日給10円で俺の彼女にならないか 〜『魔王』の異名を持つ学校一の美少女を彼女として雇ってしまった〜

エリザベス

第一章

第一話 最低の告白から始まった

「ね、ゲームしない?」


「負けたやつがさ、姫宮に告白するってのはどうだい?」


「あっ、でも告白するだけじゃおもんないかも」


「じゃ、最低のセリフで告白するのはどう?」


「なにそれ?」


「これでもかってくらいのクズセリフで告白するんだよ。例えば、俺の女になれやとか?」


「いいね! 面白そう」


「あっ、今俺が言ったやつはなしな。告白の内容は自分で考えるんだよ」


 はるととれんが俺に絡んできた。また悪だくみしてるな。


「なになに? 面白い話のにおいがする~」


 葵も面白そうに俺らに混ざってきた。どんな鼻してるんだろう。無駄に明るいせいか、こいつは男子とも女子とも気さくに話したり仲良くしている。俺からしたらただのうるさいやつだけどな。

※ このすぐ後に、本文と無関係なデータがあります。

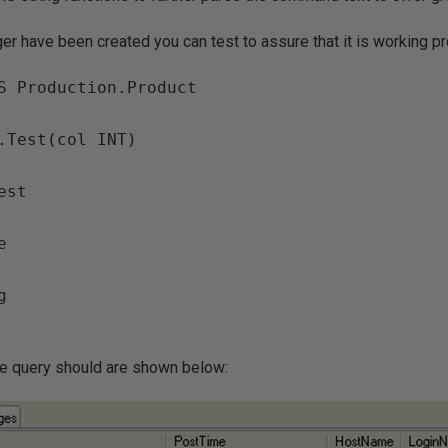
ger have been created you can test to assure that it is working pr
S Production.Product

.Test(col INT)

st





ve query should are shown below: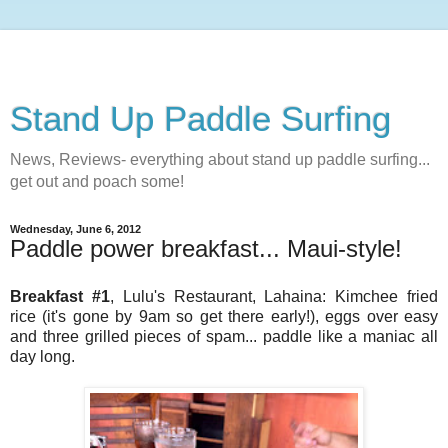
Stand Up Paddle Surfing
News, Reviews- everything about stand up paddle surfing...
get out and poach some!
Wednesday, June 6, 2012
Paddle power breakfast... Maui-style!
Breakfast #1
, Lulu's Restaurant, Lahaina: Kimchee fried
rice (it's gone by 9am so get there early!), eggs over easy
and three grilled pieces of spam... paddle like a maniac all
day long.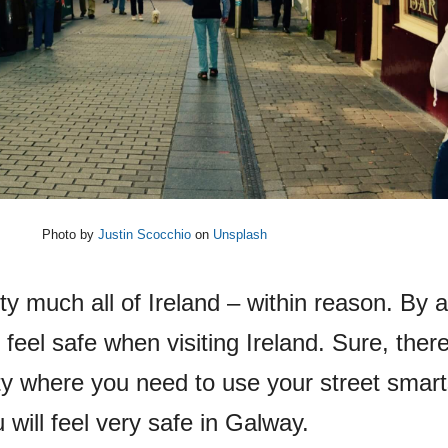
Photo by
Justin Scocchio
on
Unsplash
tty much all of Ireland – within reason. By 
 feel safe when visiting Ireland. Sure, ther
ty where you need to use your street smart
 will feel very safe in Galway.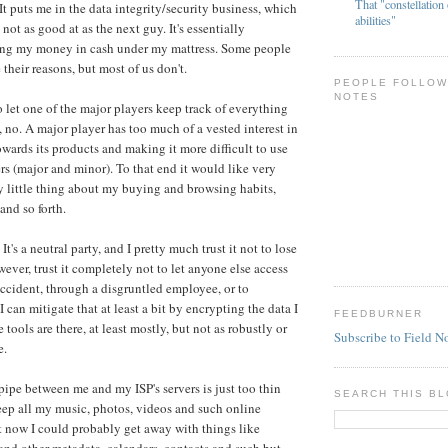
That "constellation 
It puts me in the data integrity/security business, which
abilities"
 not as good at as the next guy. It's essentially
ing my money in cash under my mattress. Some people
 their reasons, but most of us don't.
PEOPLE FOLLOW
NOTES
o let one of the major players keep track of everything
k, no. A major player has too much of a vested interest in
owards its products and making it more difficult to use
ers (major and minor). To that end it would like very
 little thing about my buying and browsing habits,
and so forth.
's a neutral party, and I pretty much trust it not to lose
wever, trust it completely not to let anyone else access
accident, through a disgruntled employee, or to
 can mitigate that at least a bit by encrypting the data I
FEEDBURNER
 tools are there, at least mostly, but not as robustly or
Subscribe to Field N
e.
 pipe between me and my ISP's servers is just too thin
SEARCH THIS B
keep all my music, photos, videos and such online
 now I could probably get away with things like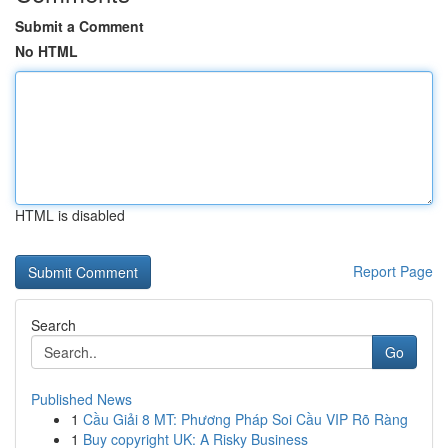
Submit a Comment
No HTML
HTML is disabled
Report Page
Search
Go
Published News
1
Cầu Giải 8 MT: Phương Pháp Soi Cầu VIP Rõ Ràng
1
Buy copyright UK: A Risky Business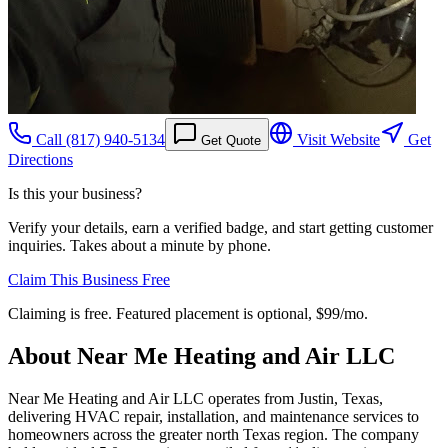
Call
(817) 940-5134
Visit Website
Get
Get Quote
Directions
Is this your business?
Verify your details, earn a verified badge, and start getting customer
inquiries. Takes about a minute by phone.
Claim This Business Free
Claiming is free. Featured placement is optional,
$99/mo
.
About
Near Me Heating and Air LLC
Near Me Heating and Air LLC operates from Justin, Texas,
delivering HVAC repair, installation, and maintenance services to
homeowners across the greater north Texas region. The company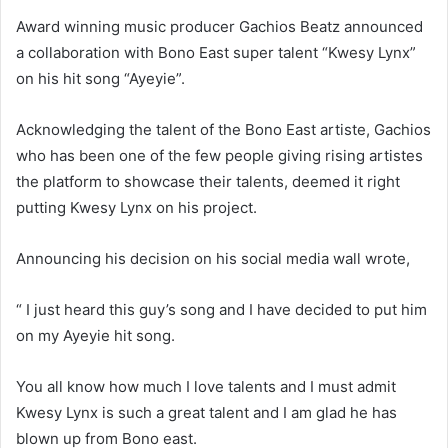
Award winning music producer Gachios Beatz announced
a collaboration with Bono East super talent “Kwesy Lynx”
on his hit song “Ayeyie”.
Acknowledging the talent of the Bono East artiste, Gachios
who has been one of the few people giving rising artistes
the platform to showcase their talents, deemed it right
putting Kwesy Lynx on his project.
Announcing his decision on his social media wall wrote,
“ I just heard this guy’s song and I have decided to put him
on my Ayeyie hit song.
You all know how much I love talents and I must admit
Kwesy Lynx is such a great talent and I am glad he has
blown up from Bono east.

「ああ、ゲームして負けたやつが姫宮に最低のセリフで告白をするって話だよ」


 れんが得意げに答えた。よほど自分のアイディアが気に入ったみたい。


「なにそれ、めっちゃ面白いじゃん! で、ゲームってなにするの?」


「ああ、それは考えてある。杏子のカップを当てるってのはどうだ?」


 はるともまた自信満々に女子に失礼極まりないことを言い出した。


「へえ」


 葵は少し考え込んで、邪悪な笑みを浮かべた。


「じゃ、私が審査員やるわ~」


「そんなら、俺とれんといつきの三人がプレイヤーね」


「ったく、分かったよ、参加すればいいでしょう」


 俺はやれやれとゲームに参加した。


 葵ははるととれんの耳でごにょごにょと何か話して、それから「じゃ、男子の諸君よ、当ててみるがいい」とラスボスみたいにゲームの開始を宣言した。


「「C!」」


「B!」


 えっ、C? そんなにないでしょう。こりゃ俺の勝ちだな。


「って、結果はどうやって分かるの?」


「私に任せな! クラス全員の女子のサイズ把握してるから」


 こいつほんとに女か? おじさんより変態だよ。


「では、敗者を発表しま~す」


 葵は手を挙げて、次の瞬間にそれを振り下ろして俺を指さした。


「いつきで~す!」


 はめられた……こいつ、はるととれんに杏子のカップこっそり教えやがったな!


「おい、ズルしただろう!」


「「なんのことでしょう~?」」


 三人は一斉に口笛を吹きだした。むかつくやつらだ。


 三人に見つめられて、引くに引けない状況になっている。くっ、こうなったらやけくそだ。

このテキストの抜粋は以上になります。